После прочтения Столыпинских указов относительно приобретения земли и выходе из общины у простого крестьянина оставалось больше вопросов, чем было до его чтения. Причём на некоторые вопросы ему никто ответить так и не мог: ни староста общины, ни кто-нибудь из представителей местной государственной власти. Совсем недавно между помещиками и крестьянами была непреодолимая пропасть, даже думать о свободе, равенстве и братстве было запрещено, за вольнодумство сажали в тюрьмы и ссылали в Сибирь. А тут, извольте, платите деньги, получайте участок земли, работайте на нем и живите в свое удовольствие, как бары. Что это? В чем тут подвох? Никто не мог предвидеть, что может за этим последовать. Никто не мог предсказать и подсказать Михаилу Ивановичу, чтобы он не ввязывался в эту авантюру, не рисковал, а жил бы, как и прежде, обрабатывая свой кусок земли или наоборот не зевал, не щёлкал клювом, а срочно включался в реформы и не прошлёпал своей выгоды.

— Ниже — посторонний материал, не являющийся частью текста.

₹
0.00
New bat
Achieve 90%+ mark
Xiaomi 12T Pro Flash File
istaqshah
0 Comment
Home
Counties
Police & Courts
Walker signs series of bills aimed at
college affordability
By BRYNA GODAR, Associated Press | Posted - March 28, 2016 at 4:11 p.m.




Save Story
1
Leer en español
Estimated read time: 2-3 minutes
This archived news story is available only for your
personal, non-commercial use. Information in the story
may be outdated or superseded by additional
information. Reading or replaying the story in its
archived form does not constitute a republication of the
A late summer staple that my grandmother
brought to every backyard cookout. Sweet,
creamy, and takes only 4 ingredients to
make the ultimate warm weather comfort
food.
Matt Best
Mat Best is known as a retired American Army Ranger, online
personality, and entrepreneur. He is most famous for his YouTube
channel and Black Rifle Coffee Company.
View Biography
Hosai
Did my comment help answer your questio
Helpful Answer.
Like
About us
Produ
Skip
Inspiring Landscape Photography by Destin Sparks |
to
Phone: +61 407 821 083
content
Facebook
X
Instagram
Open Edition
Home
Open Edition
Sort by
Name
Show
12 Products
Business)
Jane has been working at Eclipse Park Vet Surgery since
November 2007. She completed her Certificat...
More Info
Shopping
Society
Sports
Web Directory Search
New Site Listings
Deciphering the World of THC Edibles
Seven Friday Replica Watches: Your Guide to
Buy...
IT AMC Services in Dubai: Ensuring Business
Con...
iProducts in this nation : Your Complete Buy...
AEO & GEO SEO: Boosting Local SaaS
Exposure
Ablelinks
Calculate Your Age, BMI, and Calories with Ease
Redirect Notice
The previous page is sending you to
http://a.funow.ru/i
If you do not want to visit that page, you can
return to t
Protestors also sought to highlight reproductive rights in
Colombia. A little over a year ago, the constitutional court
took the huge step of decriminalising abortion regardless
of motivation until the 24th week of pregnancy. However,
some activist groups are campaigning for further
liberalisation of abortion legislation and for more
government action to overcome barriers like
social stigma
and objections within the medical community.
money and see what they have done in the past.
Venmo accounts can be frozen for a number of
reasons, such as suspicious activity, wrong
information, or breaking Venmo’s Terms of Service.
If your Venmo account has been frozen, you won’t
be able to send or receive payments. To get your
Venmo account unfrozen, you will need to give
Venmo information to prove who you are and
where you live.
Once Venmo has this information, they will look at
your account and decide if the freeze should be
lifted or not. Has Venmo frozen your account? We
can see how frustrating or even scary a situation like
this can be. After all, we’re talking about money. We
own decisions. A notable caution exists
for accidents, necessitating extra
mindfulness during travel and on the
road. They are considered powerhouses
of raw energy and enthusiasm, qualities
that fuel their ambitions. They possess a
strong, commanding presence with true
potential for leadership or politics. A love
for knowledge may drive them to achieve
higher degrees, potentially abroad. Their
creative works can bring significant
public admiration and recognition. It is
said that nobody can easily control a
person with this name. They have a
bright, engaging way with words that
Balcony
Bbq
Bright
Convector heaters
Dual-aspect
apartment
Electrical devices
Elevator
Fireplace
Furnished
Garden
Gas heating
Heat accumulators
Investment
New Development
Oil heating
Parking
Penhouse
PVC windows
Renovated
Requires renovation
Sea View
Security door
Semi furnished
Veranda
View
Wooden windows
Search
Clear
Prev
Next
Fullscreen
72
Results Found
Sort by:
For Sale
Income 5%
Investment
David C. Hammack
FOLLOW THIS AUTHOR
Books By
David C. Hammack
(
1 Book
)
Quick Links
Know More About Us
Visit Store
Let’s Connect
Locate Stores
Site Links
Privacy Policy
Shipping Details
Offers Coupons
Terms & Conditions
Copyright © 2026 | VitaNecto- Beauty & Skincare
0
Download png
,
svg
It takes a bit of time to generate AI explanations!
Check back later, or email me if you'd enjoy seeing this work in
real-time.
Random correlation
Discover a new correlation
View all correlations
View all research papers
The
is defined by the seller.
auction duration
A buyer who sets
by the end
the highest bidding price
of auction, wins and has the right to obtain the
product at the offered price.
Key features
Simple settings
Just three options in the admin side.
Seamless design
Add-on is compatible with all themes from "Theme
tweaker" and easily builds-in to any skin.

В соответствии с положениями указа Столыпина за хозяином оставались все участки общинной земли, находившиеся в его пользовании в течение времени, прошедшего с момента последнего передела. Причём, эти участки, отходили крестьянину в собственность. На практике же, от которой обычно законотворцы бывают очень далеки, так как очень высоко летают над землёй, всё обстояло не совсем так, как на бумаге или скорее совсем ни так.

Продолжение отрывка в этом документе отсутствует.